As we move into 2022, enterprises must keep evaluating their IT infrastructure. Read the article on Toolbox.
The past two years have taught us that organizations that strategize to future-proof their organizations thrive, while those that stick to traditional technologies and processes will become obsolete. Amitabh Sinha, CEO at Workspot, talks about how enterprises need to be flexible and look at new ways to securely support remote work and agility.
Despite tremendous transformation over the past few years, there is still quite some ground to cover when it comes to the enterprise IT landscape. As we move into 2022, enterprises must keep evaluating their IT infrastructure, particularly as it remains clear that remote work and hybrid work environments are here to stay.
PC Is Moving to the Cloud
As we look ahead into the upcoming years, many enterprise organizations will begin to assess the benefits of adopting Cloud PCs and SaaS solutions to replace on-premises, physical hardware and costly VDI solutions. Cloud PCs can provide improved security, agility, and support for a hybrid workforce. This technology is poised to enhance how IT teams deliver equipment to end-users and access to corporate apps and data regardless of where employees/partners are located.
As we continue to see increased adoption of the hybrid work model, companies of all sizes will need to invest in solutions to navigate the added challenges from an increasingly remote workforce. Specifically, SMBs will likely choose a cloud PC solution based on simplicity and cost. They may not need much customizability, so they may be adequately served with standard Windows server, Windows 10, or Windows 11 configurations, a more limited choice of MFA, and default or included security tools.
Larger enterprises will likely require solutions that enable more flexibility and better integration with their current tech stack – such as identity and access controls, ITSM, and SIEM tools. Cloud PC vendors who can offer a SaaS platform with desktop service level agreement, which ensures customers get the availability and uptime they need for productivity, will hold significant advantages over those who don’t. Cloud PCs are precious tools for businesses looking to support a remote workforce, improve business agility, and increase efficiency across their tech stacks.
Adopting a Multi-cloud Strategy
The benefits and value of the cloud have touched nearly every organization regardless of their size.

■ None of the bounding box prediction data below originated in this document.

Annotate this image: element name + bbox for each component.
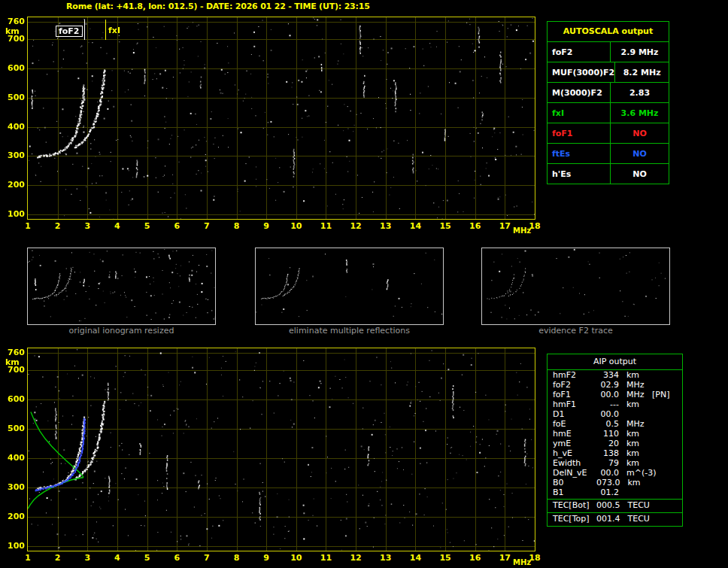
aip-row-hmF2: hmF2334km xyxy=(548,370,682,380)
profile-y-tick-400: 400 xyxy=(2,454,25,463)
aip-unit: km xyxy=(628,478,652,488)
ionogram-y-tick-500: 500 xyxy=(2,93,25,102)
autoscala-row-MUF(3000)F2: MUF(3000)F28.2 MHz xyxy=(548,62,669,82)
aip-unit: km xyxy=(626,439,651,448)
aip-unit: km xyxy=(626,429,651,439)
aip-unit: km xyxy=(626,370,651,380)
panel-evidence-f2-trace xyxy=(481,248,670,325)
aip-value: 110 xyxy=(596,429,619,439)
aip-label: TEC[Bot] xyxy=(553,500,596,511)
aip-label: h_vE xyxy=(553,448,596,458)
aip-value: --- xyxy=(596,399,619,409)
aip-unit: MHz xyxy=(626,419,651,429)
aip-row-D1: D100.0 xyxy=(548,409,682,419)
panel-eliminate-reflections-canvas xyxy=(256,248,443,321)
aip-row-B0: B0073.0km xyxy=(548,478,682,488)
ionogram-x-tick-16: 16 xyxy=(469,222,481,231)
aip-row-TEC[Top]: TEC[Top]001.4TECU xyxy=(548,514,682,524)
aip-label: foF1 xyxy=(553,390,596,399)
autoscala-param-name: MUF(3000)F2 xyxy=(548,62,615,82)
autoscala-row-ftEs: ftEsNO xyxy=(548,143,669,163)
profile-y-tick-100: 100 xyxy=(2,542,25,551)
aip-unit: MHz xyxy=(626,390,651,399)
ionogram-x-tick-8: 8 xyxy=(234,222,240,231)
autoscala-param-name: M(3000)F2 xyxy=(548,83,611,102)
profile-y-tick-300: 300 xyxy=(2,483,25,492)
autoscala-param-name: foF2 xyxy=(548,42,611,62)
aip-row-TEC[Bot]: TEC[Bot]000.5TECU xyxy=(548,500,682,511)
autoscala-output-table: AUTOSCALA output foF22.9 MHzMUF(3000)F28… xyxy=(547,21,669,184)
aip-value: 0.5 xyxy=(596,419,619,429)
aip-row-B1: B101.2 xyxy=(548,488,682,497)
aip-unit: km xyxy=(626,458,651,468)
aip-label: Ewidth xyxy=(553,458,596,468)
aip-unit: MHz xyxy=(626,380,651,390)
aip-table-header: AIP output xyxy=(548,354,682,370)
autoscala-param-name: ftEs xyxy=(548,144,611,163)
profile-x-tick-6: 6 xyxy=(174,554,180,563)
profile-x-tick-5: 5 xyxy=(144,554,150,563)
aip-table-rows: hmF2334kmfoF202.9MHzfoF100.0MHz[PN]hmF1-… xyxy=(548,370,682,524)
ionogram-x-unit-label: MHz xyxy=(513,226,531,235)
aip-value: 00.0 xyxy=(596,390,619,399)
aip-value: 02.9 xyxy=(596,380,619,390)
aip-value: 001.4 xyxy=(596,514,620,524)
autoscala-param-value: 8.2 MHz xyxy=(615,62,669,82)
aip-note: [PN] xyxy=(652,390,669,399)
aip-value: 01.2 xyxy=(596,488,619,497)
ionogram-canvas xyxy=(28,17,535,219)
autoscala-app-window: { "title": "Rome (lat: +41.8, lon: 012.5… xyxy=(0,0,728,568)
aip-row-hmE: hmE110km xyxy=(548,429,682,439)
panel-caption-evidence: evidence F2 trace xyxy=(481,326,670,336)
autoscala-row-foF1: foF1NO xyxy=(548,123,669,143)
aip-unit: TECU xyxy=(628,500,652,511)
profile-x-tick-11: 11 xyxy=(320,554,332,563)
ionogram-x-tick-4: 4 xyxy=(114,222,120,231)
ionogram-x-tick-2: 2 xyxy=(55,222,61,231)
autoscala-param-value: 2.83 xyxy=(611,83,669,102)
panel-original-ionogram-canvas xyxy=(28,248,215,321)
ionogram-x-tick-10: 10 xyxy=(290,222,302,231)
aip-value: 073.0 xyxy=(596,478,620,488)
profile-y-tick-600: 600 xyxy=(2,395,25,404)
autoscala-param-name: fxI xyxy=(548,103,611,123)
ionogram-y-unit-label: km xyxy=(5,27,20,36)
autoscala-param-name: foF1 xyxy=(548,123,611,143)
ionogram-x-tick-7: 7 xyxy=(204,222,210,231)
ionogram-x-tick-5: 5 xyxy=(144,222,150,231)
profile-y-unit-label: km xyxy=(5,358,20,367)
ionogram-x-tick-11: 11 xyxy=(320,222,332,231)
aip-row-hmF1: hmF1---km xyxy=(548,399,682,409)
profile-y-tick-200: 200 xyxy=(2,512,25,521)
panel-eliminate-reflections xyxy=(255,248,444,325)
profile-x-tick-9: 9 xyxy=(263,554,269,563)
aip-label: foE xyxy=(553,419,596,429)
aip-label: hmF2 xyxy=(553,370,596,380)
ionogram-y-tick-100: 100 xyxy=(2,210,25,219)
autoscala-row-fxI: fxI3.6 MHz xyxy=(548,102,669,123)
aip-label: D1 xyxy=(553,409,596,419)
panel-original-ionogram xyxy=(27,248,216,325)
ionogram-plot: foF2fxI xyxy=(27,17,535,220)
aip-unit xyxy=(626,409,651,419)
profile-x-tick-2: 2 xyxy=(55,554,61,563)
profile-y-tick-500: 500 xyxy=(2,424,25,433)
aip-value: 20 xyxy=(596,439,619,448)
profile-x-tick-17: 17 xyxy=(499,554,511,563)
aip-label: hmE xyxy=(553,429,596,439)
ionogram-x-tick-1: 1 xyxy=(25,222,31,231)
aip-value: 00.0 xyxy=(596,409,619,419)
profile-x-tick-8: 8 xyxy=(234,554,240,563)
profile-x-tick-4: 4 xyxy=(114,554,120,563)
aip-unit: km xyxy=(626,448,651,458)
profile-x-tick-13: 13 xyxy=(380,554,391,563)
aip-row-h_vE: h_vE138km xyxy=(548,448,682,458)
autoscala-param-value: NO xyxy=(611,164,669,184)
profile-x-tick-12: 12 xyxy=(350,554,361,563)
aip-row-foF1: foF100.0MHz[PN] xyxy=(548,390,682,399)
aip-output-table: AIP output hmF2334kmfoF202.9MHzfoF100.0M… xyxy=(547,354,683,527)
aip-label: hmF1 xyxy=(553,399,596,409)
ionogram-x-tick-15: 15 xyxy=(439,222,450,231)
aip-value: 79 xyxy=(596,458,619,468)
profile-x-tick-10: 10 xyxy=(290,554,302,563)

Gartner predicts that cloud spending will exceed 45% of all enterprise IT spending by 2026. Evaluating cloud strategies is an ongoing task, from top leadership to the IT teams activating those plans.
If anything, the increased cloud adoption we’ve seen in recent years has shown us that all clouds are not created equal. For example, some cloud providers have optimized networks that allow rapid global scalability or hourly usage models. Others offer better price-performance for GPU-accelerated workloads like CAD/CAM or engineering applications.
SaaS platforms that run on cloud infrastructure will also expand their support to span multiple clouds as an abstraction layer. Examples include Google Anthos and Workspot, where a single user interface can simplify deployment and management of resources across multiple clouds. This capability reduces the learning curve for administrators while expanding access to the optimal cloud for a given workload.
Digital transformation – and more specifically, the transition to the cloud and multi-cloud approaches – creates a more complex IT environment that has spurred interest in new IT personas, requiring new skill sets and new IT roles to manage and operate cloud operations at scale. In this context, during the past year, we’ve seen an uptick in organizations’ use of specialized cloud personnel – cloud architects (54% in 2021 compared to 37% in 2020); DevOps engineers (53% in 2021, up from 40% in 2020); and cloud security architects (42% in 2021 versus 30% in 2020).
Beyond the Cloud
While digital transformation has been on most IT organizations’ minds for years, the need to support hybrid work introduces an extraordinary tailwind. Organizations have realized they need to listen to their employees and provide them with the flexibility they require and the tools that make them productive or risk losing them. Their strategies include advancing cloud adoption and rebuilding their tech stack, transitioning from the early, unsustainable solutions forced by the pandemic to a more long-term strategy. The goal? To provide a highly-scalable system that enables fast and secure access, no matter where employees or contractors are based.